This project is available from the academic year 2023/24 onwards.


Project Description:
Charles Darwin’s great dilemma was why complex life in the form of fossil animals appear so abruptly in rocks around 520 million years ago (Ma), in what is widely known as the Cambrian explosion. During recent decades, exceptionally preserved animal fossils have been found throughout the Cambrian Period, which began 20 million years earlier, and arguably even through the entire, preceding Ediacaran Period, which directly followed the worldwide ‘Snowball Earth’ glaciations (~715 – 635 Ma). Most of these exceptional deposits were discovered in South China, which possesses the best preserved and dated geological record of the marine environment for this time. In collaboration with Chinese and UK colleagues, and depending on the student’s interests, this project would help towards a higher resolution, four-dimensional (temporal-spatial) picture of the evolutionary history of the earliest animals and their environment using one or more aspects of field geology, geochronology – the dating of rocks, geochemistry – for reconstructing nutrient and the coupled biogeochemical cycle (O and C), and mathematical modelling, in such a way as to test key hypotheses about the effects of animal evolution on environmental stability. Training in field and laboratory skills as well as state-of-the-art modelling and time series analysis would be provided as and when needed.

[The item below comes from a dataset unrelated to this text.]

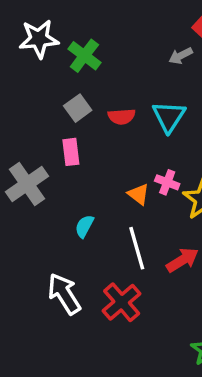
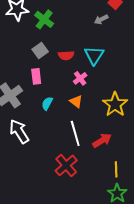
pink cross: (167, 182) -> (80, 78), moved, turned 32
cyan semicircle: (84, 226) -> (47, 103), moved
white arrow: (64, 294) -> (19, 131), moved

Some of the questions that might be addressed by such an interdisciplinary study include: 1) How did the coupled biogeochemical cycles of C, O, N, P and S change during these evolutionary radiations?; 2) Did environmental factors, such as oxygen levels, or biological drivers, such as the emergence of specific animal traits, determine the trajectory of evolutionary change?; and 3) Did the rise of animals increase the biosphere’s resilience against perturbations? This last question has relevance to today’s biosphere, as the modern Earth system and its stabilising feedbacks arose during the Cambrian radiations.
Policy Impact of Research:
The modern Earth system arose during the Ediacaran-Cambrian radiations, and so deconstructing biogeochemical cycles and their feedbacks through that transition, informed by modelling and excellently preserved rock archives, helps us to understand better which factors are important for the continued stability and resilience of today’s biosphere in the face of perturbation.